A reporter from the Dongguk Post visited Beopjeong's memorial alter located in the Gilsang Temple, where memories of him were recollected on the day of 49Jae (the Buddhist ceremony being held after the 49days of the person's death). Gilsang Temple is relevant to Beopjeong because he helped build Gilsang Temple with the contributions of Kim Young-Han, a female Buddhist. That is also where he spent his final days on this earth before passing away. Many visitors of all ages came to pay their respects to the deceased even if it was not a weekend. The DU reporter met a lot of people there and talked about the message that he left. "The late venerable Beopjeong is younger than me but he passed away first. I'm so sad," Oh Jung-Jae, an 83 year old man said. "Following his teachings on 'Non-Possession' had an extreme affect on my life. I abandoned all the things oppressed me, like alcohol, cigarettes, and greed of meat. This lifestyle made me healthier, and to this day I don't suffer from any illness." His voice was loud and resonant and he was proud of himself that he followed Beopjeong's teachings. Kwon Hye-Jin, who is in her mid 20's and currently looking for a job spoke in a quiet tone. "It is really hard to get a job so everyday I try to forget about my worries and focus on what's happening right now." After saying this she sighed deeply, and kept on saying that she was more relaxed now than ever before. "I had a feeling that the eyes of the picture of the deceased venerable Beopjeong kept on following me and encouraging me. His silent cheer helped me to remove the obsession of worries related to getting a job." His message seems to be sparkling in all people's minds.
The late Venerable Beopjeong's accomplishments were not limited only to Buddhist works such as translation of major Buddhist scripts and soothing people's mind. In his early years he participated in a movement for Democracy with others of differing faiths and together they spoke with one voice. He established friendly relationships with Catholics and showed us how to reconcile our differences with others and live in harmony. "He said to me that religion is just like a cloth," An Jung-Cheul, one member of the Translation Center for Buddhist Scriptures in Dongguk University recollected. "Cloth can't represent the value of oneself. The judgment of a person’s value is only evaluated with one's own contribution to society. So, religion can't be a matter between people."

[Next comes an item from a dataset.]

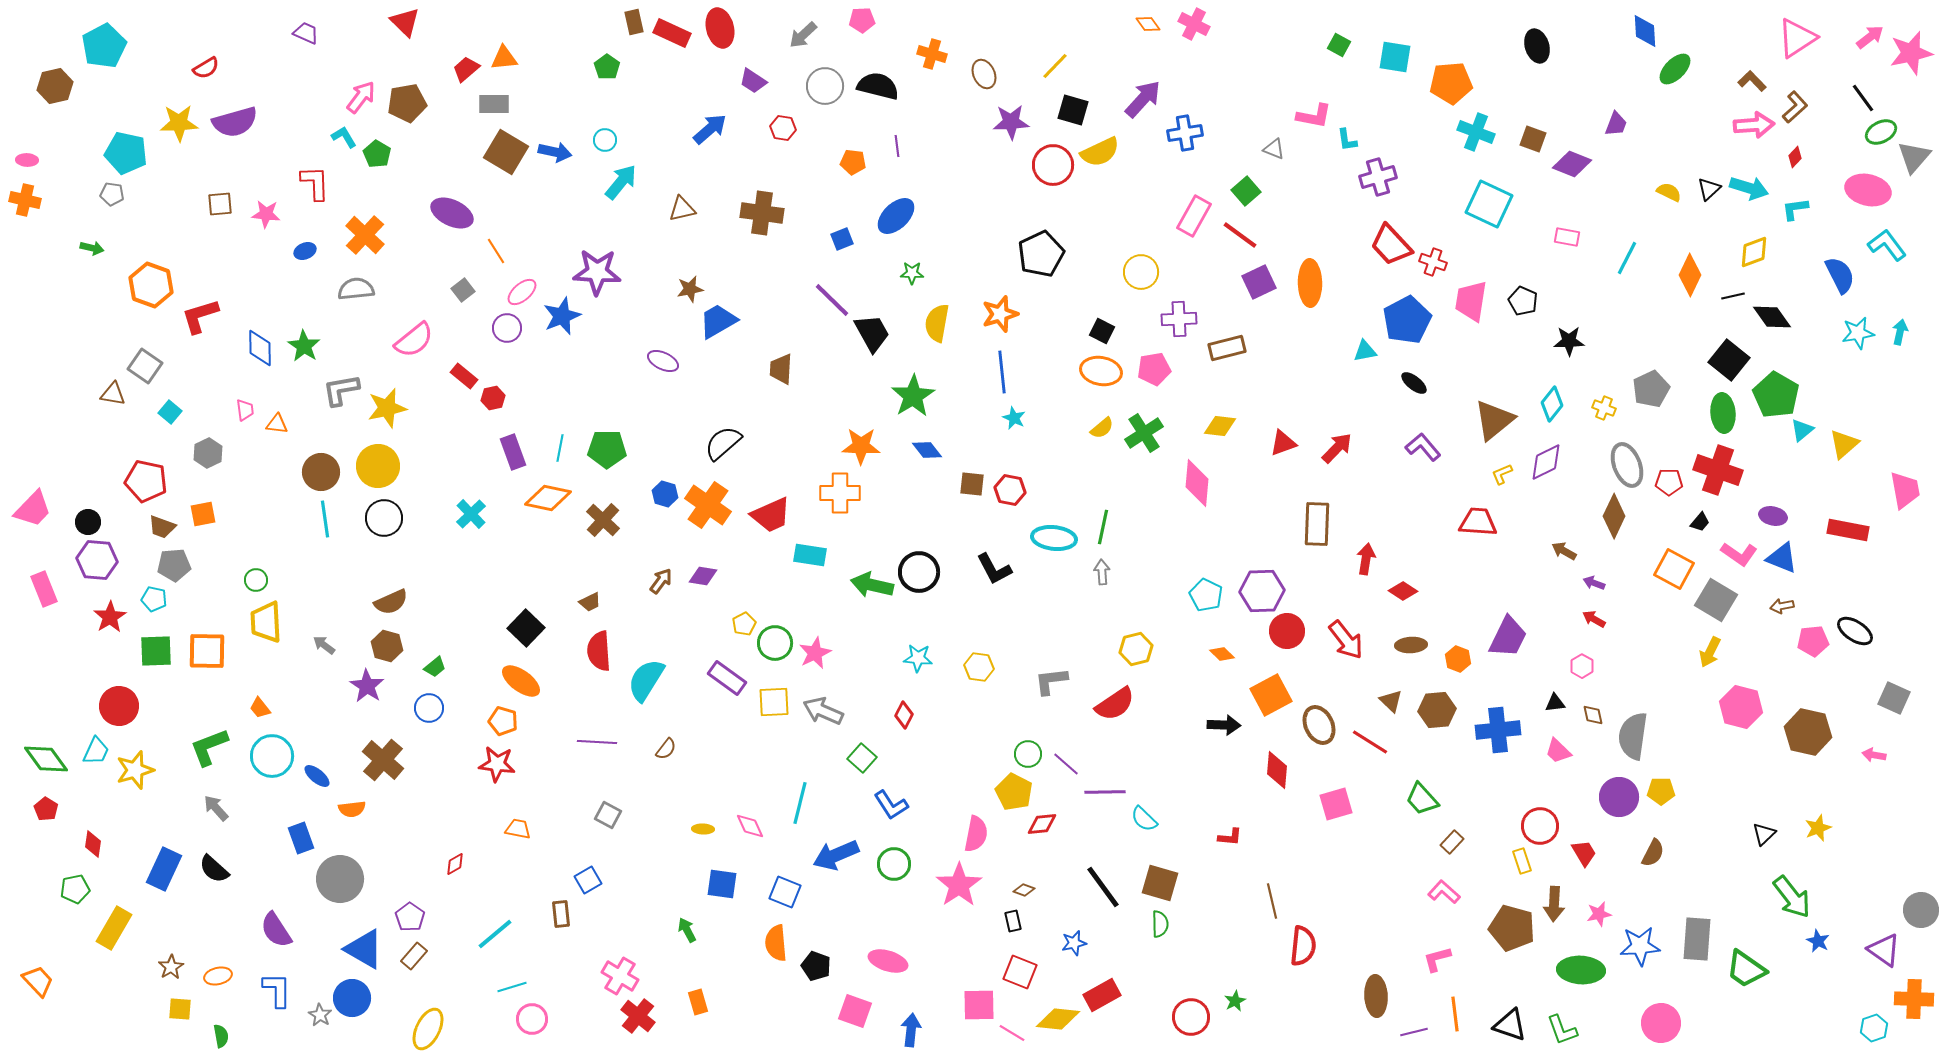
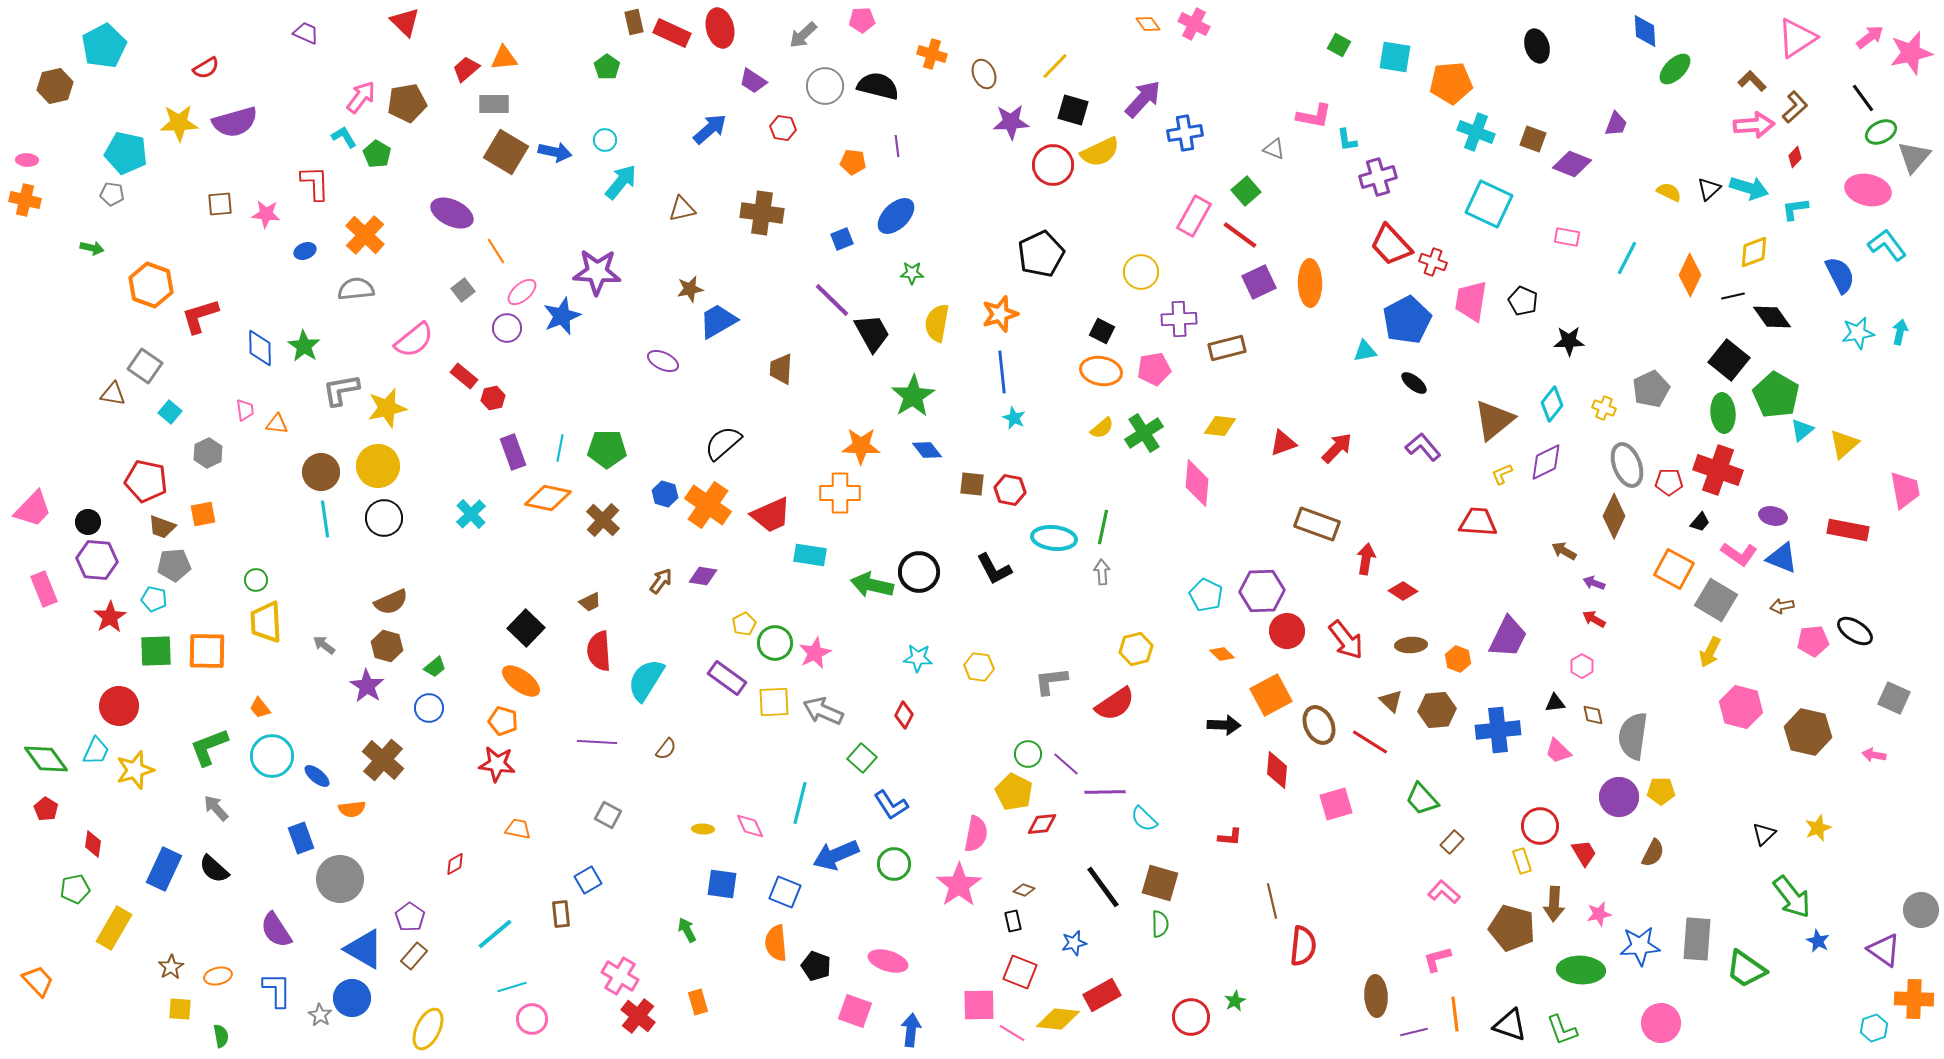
brown rectangle at (1317, 524): rotated 72 degrees counterclockwise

An Jung-cheul, having had a relationship with him since 1968, introduced more anecdotes that show the notable personality of Beopjeong. An said that Beopjeong was really considerate of others. When he was in Bongeun Temple, An visited him and mischievously brought beer. "Master said to me that if I left the beer there he would drink it in the afternoon." An said, "think of it now, he would not drink it and gave it to others. He could have humiliated me but he did not. He considered my feelings." Furthermore, Beopjeong never blamed others but took responsibility himself. "I can't forget what he said while waiting for the boat which had not arrived. He said that he was too early." He accepted the situation and continued without any blame.
The Reverend Bae Tae-jin, who is in charge of general affairs for The Presbyterian Church in the Republic of Korea, expressed his condolences in public. "He was a great man who broke down barriers between different religions," said Bae Tae-jin. "His life and teaching gave me inspiration. I try to follow his teaching." Regardless of religion, the late venerable Beopjeong inspired all the people in Korea. If you are interested in learning more about Beopjeong and his teachings, please look for his books at the DU library.